『明日、ちょっとお祖母ちゃんの家に行こうか?』と言われたのは、土曜日の夜のことでした。母が全部やっていたので、僕はノータッチ。
あの家で遺品を整理してからもかなり経つので、その家がまだそのまま残っていることに、少し驚きました。
小さな脚立やちょっとした大工道具を車に積み、田舎のお祖母ちゃんの家に着いたのは、午後2時頃でした。
『表札、外してて。』と僕に言うと、母はそのまま家に入って行きます。表札も外し終わった僕は、母を追いました。
しばらく使われていないだけで、家の雰囲気は一変していました。電気水道は止められ、なにより家中に独特な臭いが立ち込めています。
母は2階にいました。扉を開けて、2つ並んだ部屋を見比べていました。『ここ、妹と私の部屋だったこと。』と語ります。
『たまに、妹と部屋替えもしたわ。部屋替えといっても、お部屋を交換するだけだけど。』と、初めて聞く母の少女時代の話でした。
『これで見納め。』とばかりに、昔の思い出にふけっていたのでしょう。
『どっちが母さんの部屋だったの?』と聞いてみました。『こっち。』と指をさしたのは、左側の部屋でした。
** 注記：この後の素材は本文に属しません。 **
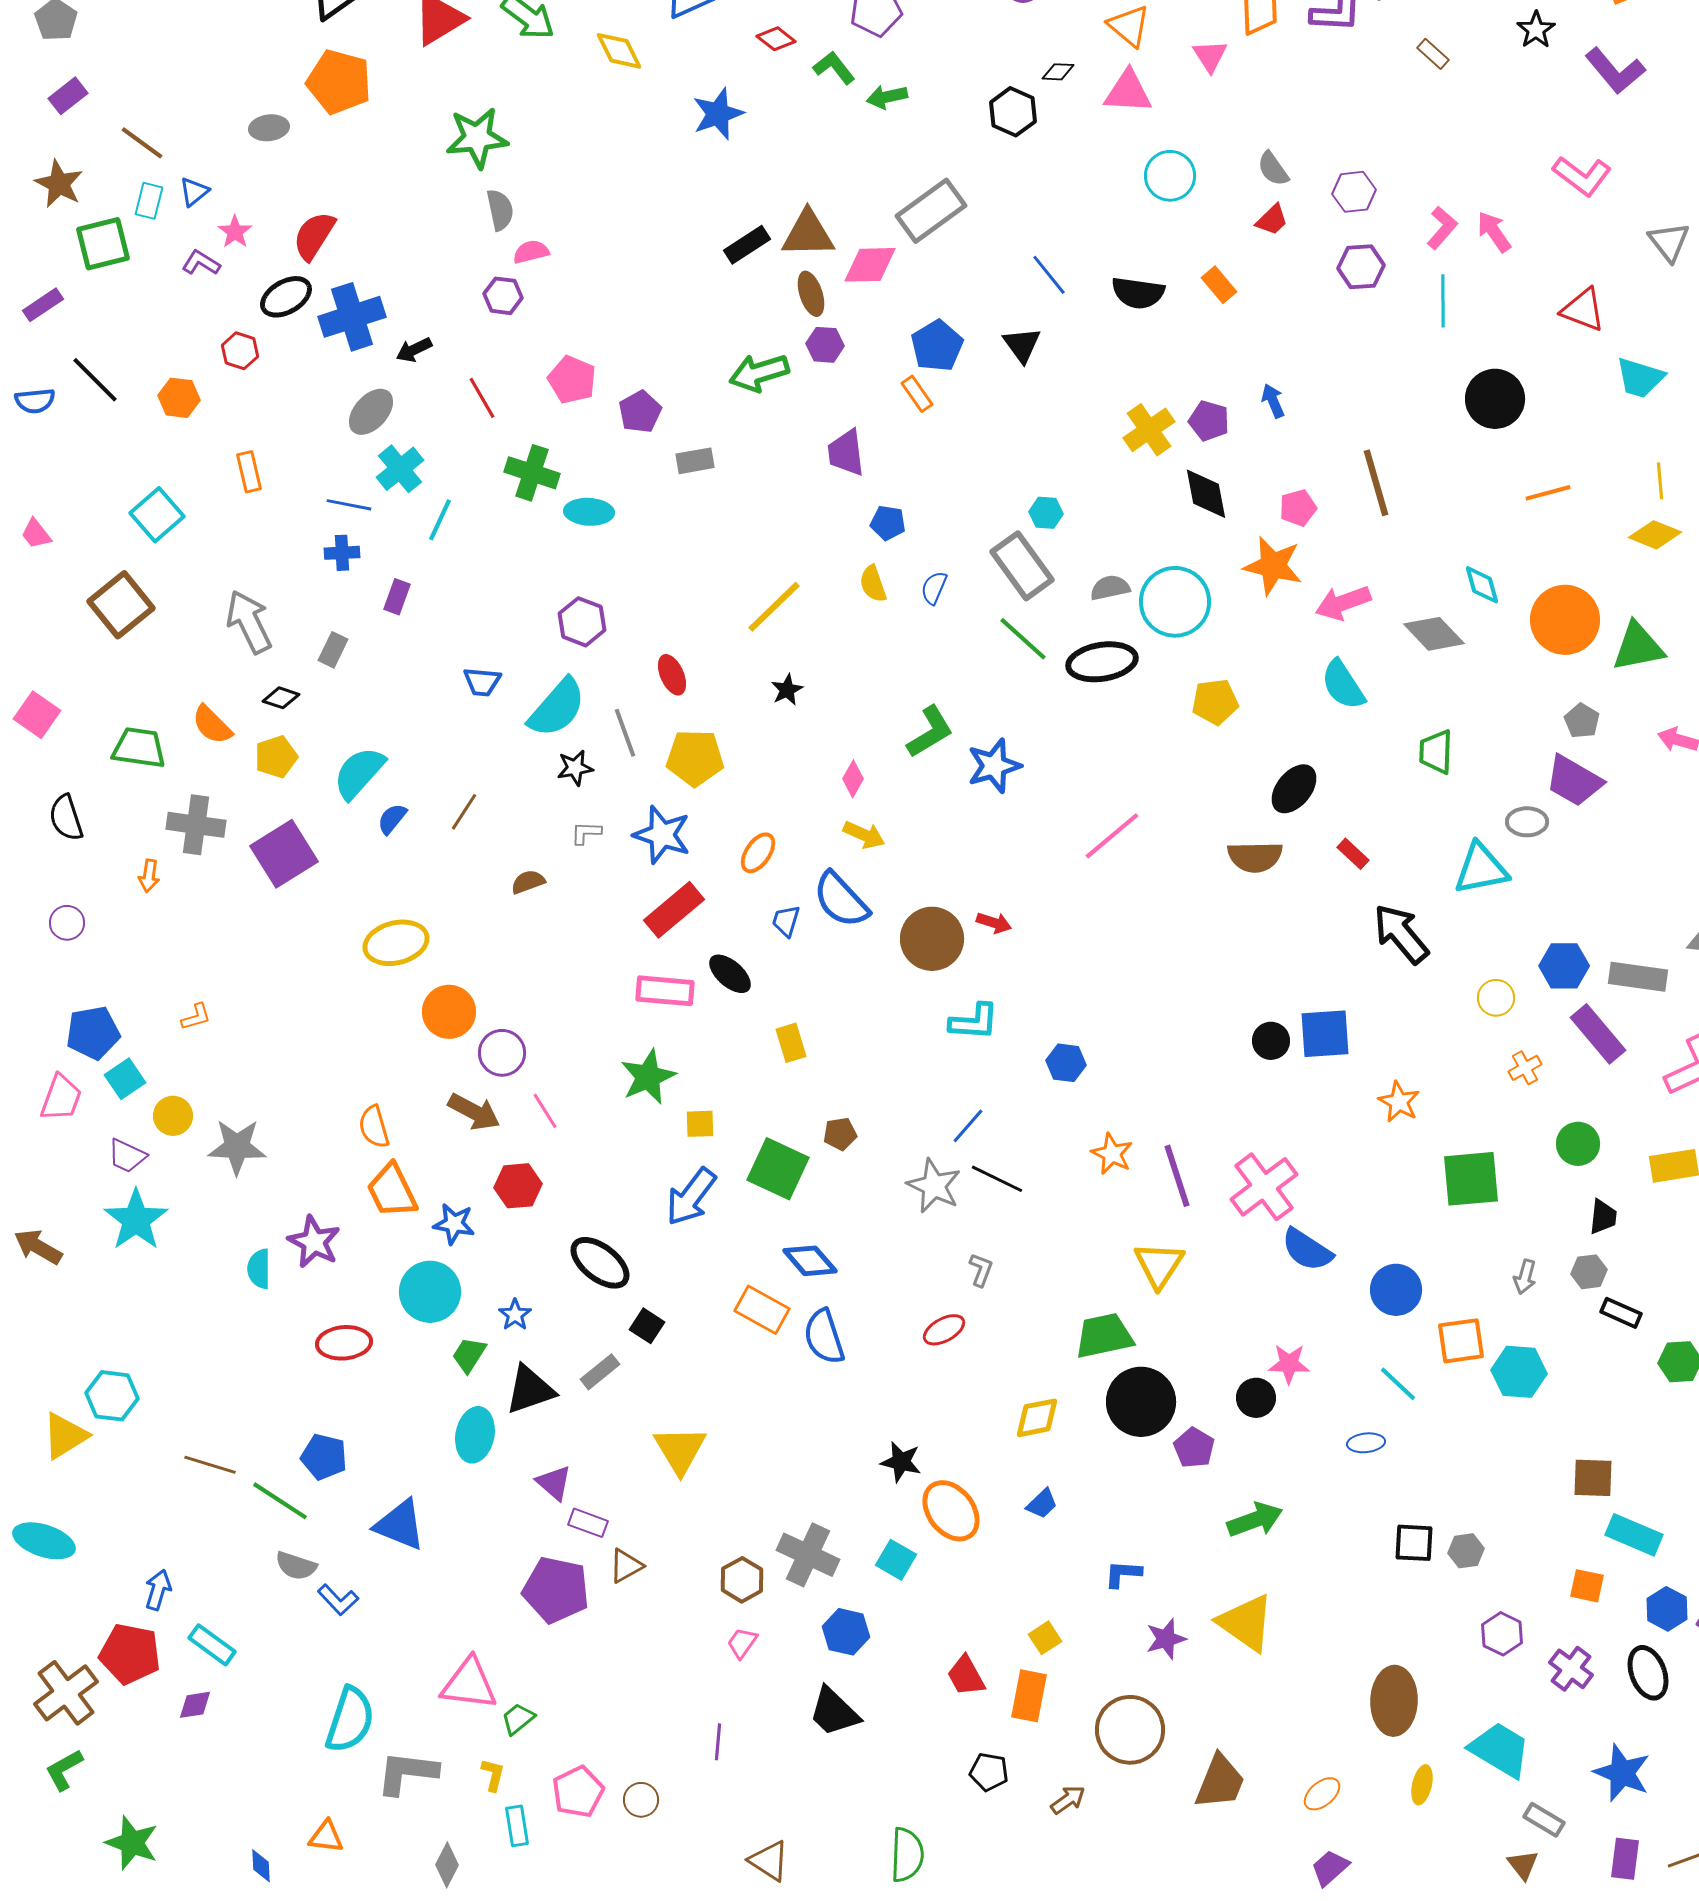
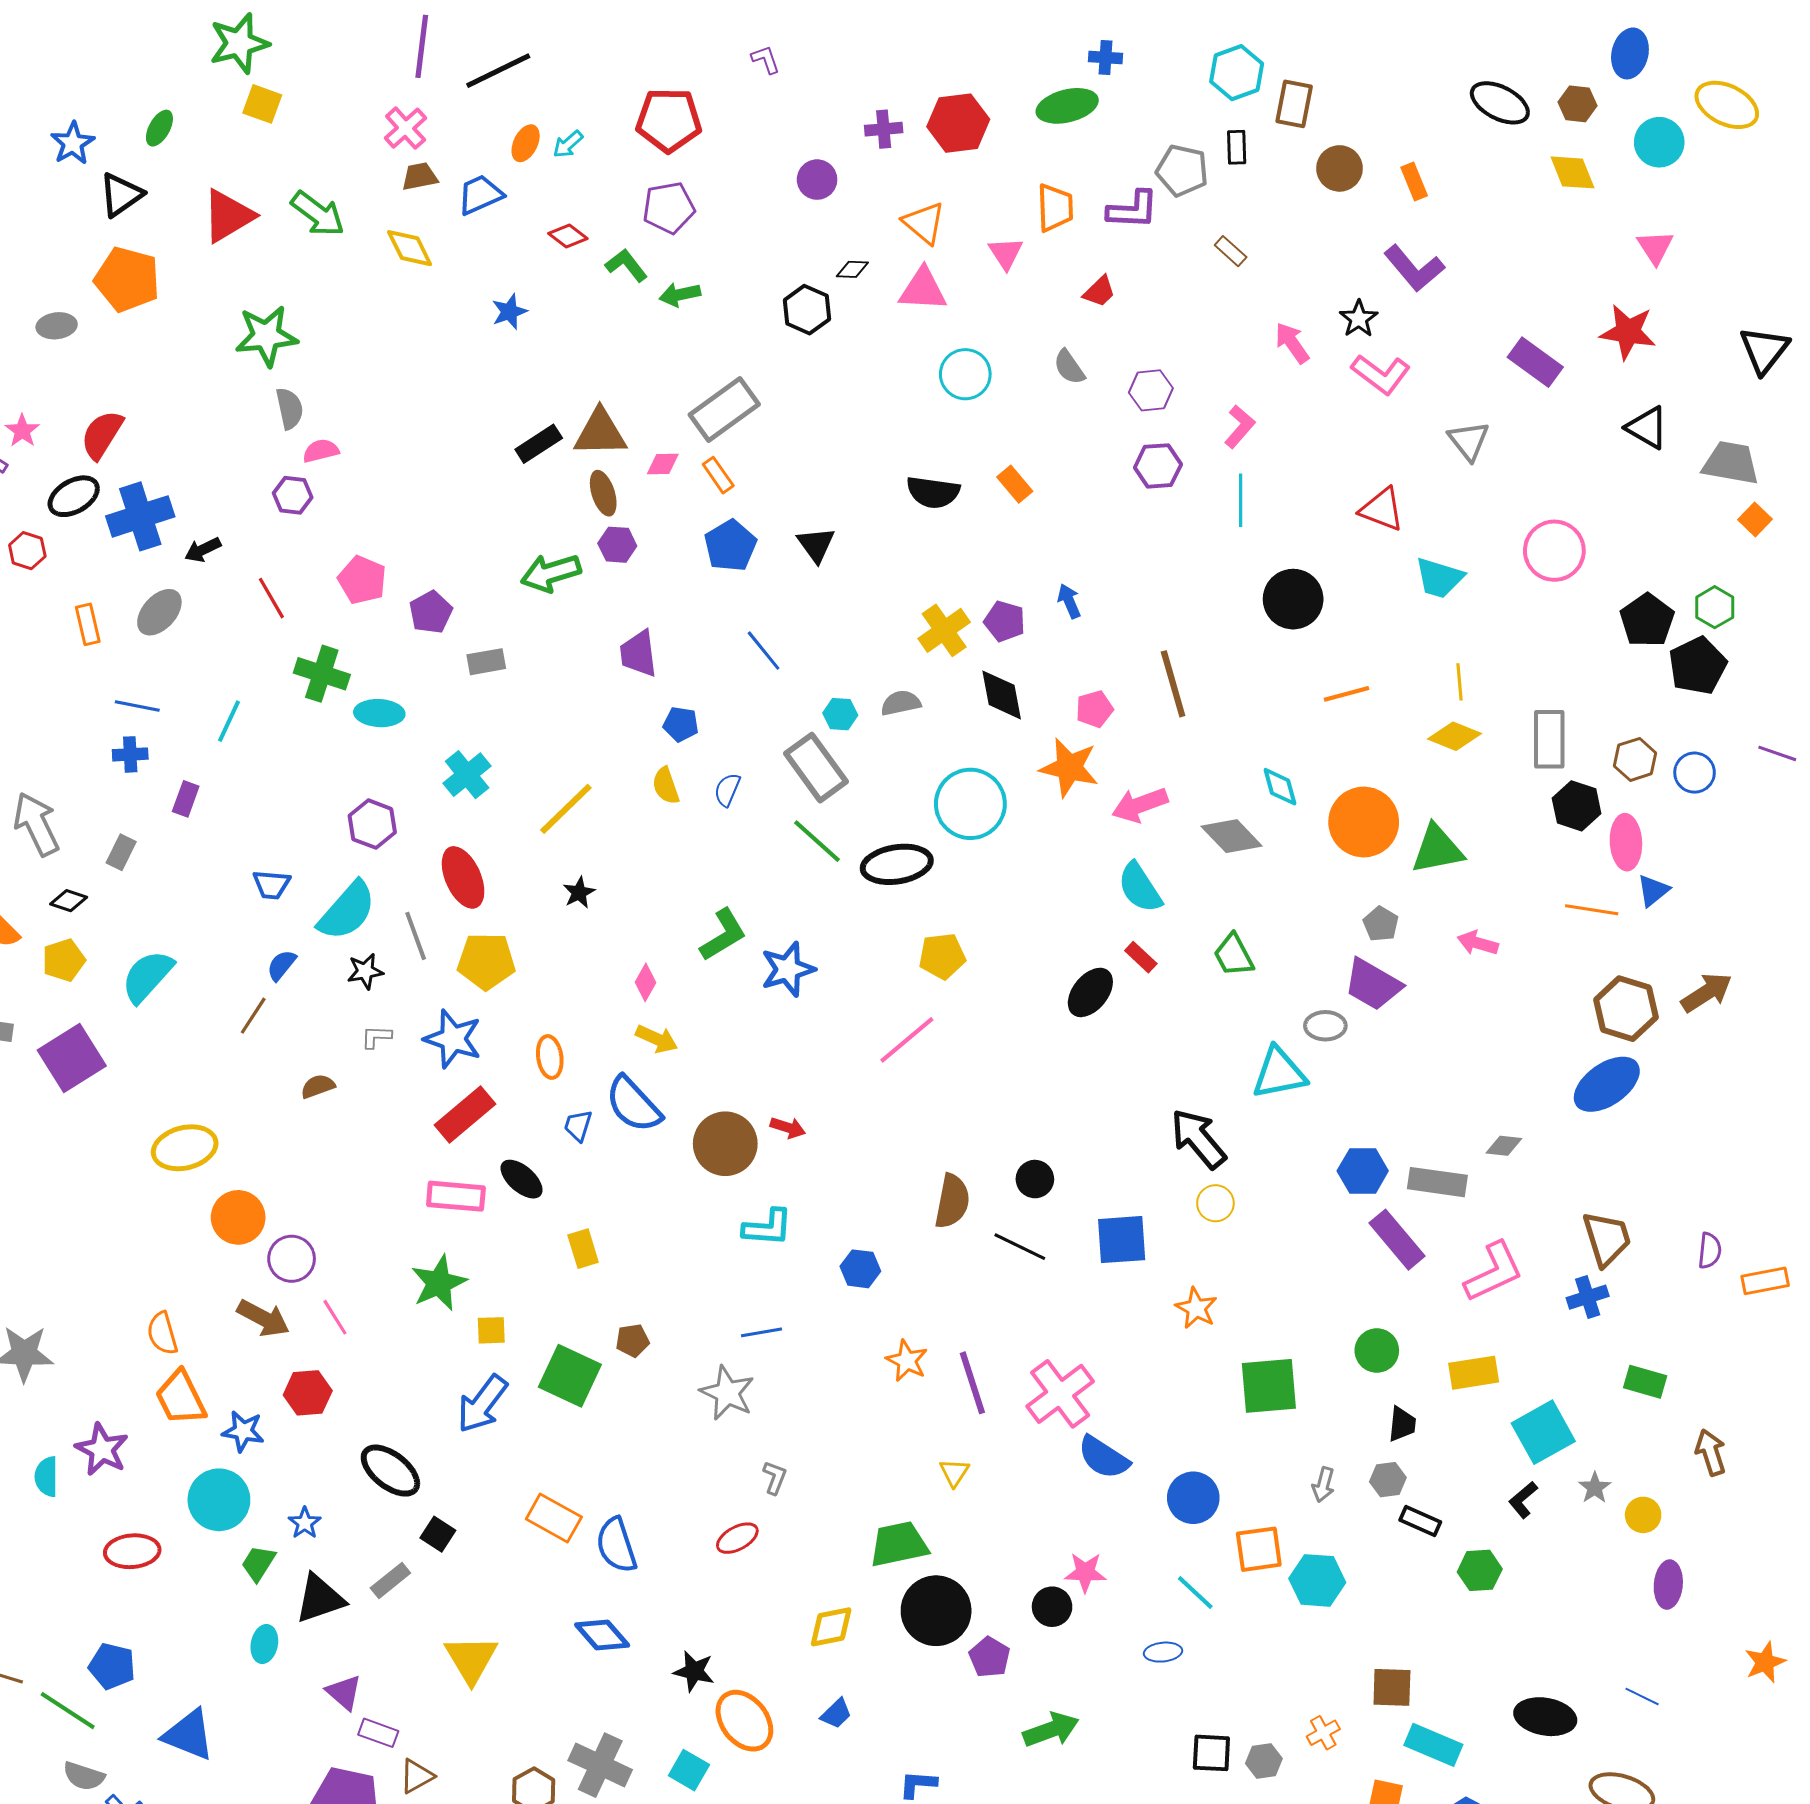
black star: (1536, 30) -> (1359, 319), moved
blue star: (718, 114) -> (509, 312), size x0.7
red trapezoid: (1272, 220) -> (1099, 291), moved
pink arrow: (1494, 232) -> (1292, 343), moved
pink diamond: (870, 265) -> (663, 464), size x0.6
blue line: (1049, 275) -> (764, 651), moved
orange rectangle: (917, 394) -> (718, 475), moved
cyan cross: (400, 469) -> (467, 775), moved
orange rectangle: (249, 472) -> (88, 624), moved
gray semicircle: (1110, 588) -> (901, 703), moved
red ellipse: (672, 675) -> (463, 877), size x1.5
yellow pentagon: (1215, 702) -> (942, 956), moved
green trapezoid: (1436, 752) -> (1234, 955), turned -30
blue semicircle: (392, 819) -> (281, 965), moved
orange ellipse: (758, 853) -> (550, 1057), turned -42
red rectangle: (1353, 854) -> (1141, 957), moved
brown semicircle: (1255, 857) -> (952, 1201), moved, turned -78
yellow circle: (1496, 998) -> (1215, 1203), moved
black circle: (1271, 1041) -> (1035, 1179), moved
orange cross: (1525, 1068) -> (1323, 1733), moved
blue line: (968, 1126) -> (762, 1332), turned 39
black line: (997, 1179) -> (1020, 1247), moved
blue diamond: (810, 1261) -> (602, 1635), moved
yellow triangle: (1159, 1265) -> (954, 1473), size x0.6
cyan ellipse: (475, 1435) -> (264, 1644), size x0.7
今は何もないその部屋に足を踏み入れ、知りもしないのに、母の少女時代を勝手に想像したりしてしまいます。
『ここにベッド置いてたの。』と窓際を指差します。それに始まり、ここにはテレビ、ここに洋服掛けと、それを楽しそうに僕に語るのです。
昔の話をこんなに語る母を見たことがありません。それも、こんなに楽しそうに、こんなに自慢気に。少し僕も押され気味になるほどにです。
その後、母と数軒のご近所に挨拶廻りをしました。どのおばさんも、ちゃんと母のことを覚えていて、どこへ行っても昔話に花が咲いています。
僅か6~7軒廻りでしたが、2時間近くも掛かるほどでした。
荷物も車に積み込み、母は本当に最後の点検に再び家に戻りました。僕も一緒に入り、僕も『もう一度だけ。』と母の部屋を覗きます。
特にこの家に思い出もなく、気になるのはこの部屋くらいでしたから。しばらくして、『まだ見てるの?』と後ろから母に声を掛けられました。
『うん。』と答えると、母が近づいて来て、いきなり僕の両手を取ったのです。『なに見てるの??』、とイタズラっぽく言われました。
『あっちゃんは、なに見てるの?』と追及されます。母の目は、全てお見通しでした。僕の考えていることなど、母には透けてしまっているのです。
僕が見ていたのは、知りもしない少女時代の母の姿でした。ここにいることで、少しですがそれが想像できたのです。
『ん?母さんの小さい頃を想像してただけ。どんな子だったかなぁ~とか。』と答えるのでした。
しかし、母の目が誘っていました。大人の目に変わっていました。『それ、どんな子供だったぁ~?言って…。』と上目使いで、色気タップリに言うのです。